First, the building features earth-coupled heat pumps with an underground loop system as a heat source/sink. Second, both sensible heating and cooling are principally achieved with ceiling radiant panels supplied by a highly zoned four-pipe water system. Third, building ventilation and tight control of humidity levels are achieved with a dedicated outside air system (DOAS) — an integrated package that provides building exhaust, total energy recovery from exhaust air, and outdoor air ventilation.
The Systems Unlimited building was designed by architect John F. Shaw of Iowa City, and the HVAC plant was conceived by Vic Amoroso of A&J Associates of North Liberty, Iowa. Amoroso studied these types of advanced approaches for years, and his firm has wide experience with all of the elements in the Systems Unlimited facility. But this was the first time he used all three technologies in a single building. The overall HVAC system operation was significantly enhanced by extra insulation and joint sealing used by Shaw to create a very efficient building envelope.
Amoroso credits a magazine article with stimulating his interest in using a system of this type. The article, by Stanley A. Mumma, Ph.D., discussed the advantages of combining DOAS with radiant ceilings and total energy recovery. Mumma is an ASHRAE Fellow and Professor Emeritus of Architectural Engineering at Penn State University.
The article explained the potential of this type of system to solve problems with poor air distribution, poor humidity control, and excessive energy usage for air handling. He points out that this hybrid system also has benefits of a very low acoustic signature and excellent resistance to indoor air contamination being spread through the building by recirculated indoor air.
According to Amoroso, his firm also has extensive experience with earth-coupled heat pump systems. It seemed logical to combine such a system with overhead radiant panels and a DOAS design for the Systems Unlimited facility. “The result,” says Amoroso, “is truly a first-of-its-kind building.” But he adds, “This is not untested technology. All of these elements have been used successfully for years. What makes this unique is the combination of elements.”
Amoroso explains that the use of overhead radiant heating-cooling panels has been in widespread use in Europe for quite a few years. In North America, some designers have resisted the idea because of concerns about condensation on cool panels from building humidity. “But in an installation like this, we use the DOAS system to tightly control building humidity, keeping levels below the dew point at all times.” He explains that by using a four-pipe arrangement, the same panel can heat or cool. Normally in the cooling mode, the circulating water temperature is around 60° F, so it is well above the dew point, further limiting the condensation potential.
The overhead panels are unobtrusive and take up little vertical space above the ceiling level. According to Amoroso, this shallow profile, along with the much smaller distribution ducts needed for the DOAS system, means overhead building space can be reduced. This allows for higher ceilings and the use of indirect lighting in certain areas. The indirect lighting improves the overall lighting efficiency and reduces energy use. Because both the volume and velocity of the ventilation air is much lower than with a VAV system, the ambient noise level is reduced. There is no detectable noise from the ventilation air coming out of the diffusers. This is ideal for a work environment.

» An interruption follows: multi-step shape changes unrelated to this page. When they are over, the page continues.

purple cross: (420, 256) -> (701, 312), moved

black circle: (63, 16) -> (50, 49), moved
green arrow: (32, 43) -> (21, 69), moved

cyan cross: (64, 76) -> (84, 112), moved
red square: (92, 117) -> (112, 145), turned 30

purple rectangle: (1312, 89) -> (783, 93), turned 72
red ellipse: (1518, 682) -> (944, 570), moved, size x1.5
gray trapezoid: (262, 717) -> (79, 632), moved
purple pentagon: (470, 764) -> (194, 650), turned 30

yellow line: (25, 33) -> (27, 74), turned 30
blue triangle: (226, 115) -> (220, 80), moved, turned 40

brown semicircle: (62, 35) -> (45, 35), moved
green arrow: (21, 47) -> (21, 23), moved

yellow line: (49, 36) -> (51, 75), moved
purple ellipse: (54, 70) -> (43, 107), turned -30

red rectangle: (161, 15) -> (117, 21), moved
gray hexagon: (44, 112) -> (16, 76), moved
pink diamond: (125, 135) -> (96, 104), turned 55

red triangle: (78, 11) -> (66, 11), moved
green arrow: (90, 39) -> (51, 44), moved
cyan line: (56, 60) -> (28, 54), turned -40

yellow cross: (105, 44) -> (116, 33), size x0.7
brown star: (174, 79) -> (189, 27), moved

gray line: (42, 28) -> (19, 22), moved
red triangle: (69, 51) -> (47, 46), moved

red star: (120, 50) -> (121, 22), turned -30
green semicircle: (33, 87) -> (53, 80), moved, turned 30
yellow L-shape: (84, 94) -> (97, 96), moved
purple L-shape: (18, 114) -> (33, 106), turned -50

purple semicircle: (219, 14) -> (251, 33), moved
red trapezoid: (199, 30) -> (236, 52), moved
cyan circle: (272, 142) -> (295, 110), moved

The operating heart of the system is in the basement of the building. Here is the termination for the underground loop piping for the heat pump system, where the multiple circuits connect to three 5-ton water-to-water heat pumps for cooling and two 15-ton heat pumps for heating. These supply hot and cold water for the radiant panels. According to Amoroso, the system is designed so that two of the three cooling units can carry the entire building load on a design cooling day, and one of the two heating units can carry the entire building on a design heating day. The operating hours for the three units are balanced by the building control system.
The underground loop system that feeds the heat pumps was installed by A-One Geothermal of Earlham, Iowa, a regional earth-coupled heat pump loop specialist. The loop is a deep horizontal system that was installed using directional drilling techniques. The circulating fluid in the loop is a glycol-water solution, treated with chemical stabilizers. The glycol used was a food grade biodegradable product that even in the event of a leak would do no harm to the water. The mechanical contractor for the entire project was Hometown Plumbing and Heating of Davenport, Iowa.
The key to the building air system is the Venmar CES brand Air Solutions packaged heat recovery and ventilation unit. The indoor unit installed for this project is 19 feet in length, and is designed with dual airflow tunnels — one for outdoor air intake, treatment, and supply to the building ventilation system, and the second for return air energy recovery and exhaust. According to Amoroso, “We were attracted to this solution because we had experience with the Venmar CES product, and we like the fact that the entire unit is factory-assembled.”
Under normal operating conditions, a high proportion of the building supply air is from outdoors. The building controls have CO2 sensors to provide an input to control the amount of building air that is recirculated after treatment. Heat recovery from return air is accomplished in the Energy Recovery Ventilator using an enthalpy wheel with AHRI Certified™ performance, which operates between the supply and exhaust air flows. The wheel is 63 inches in diameter and 10 inches deep. It handles the entire system airflow of 8,000 cfm.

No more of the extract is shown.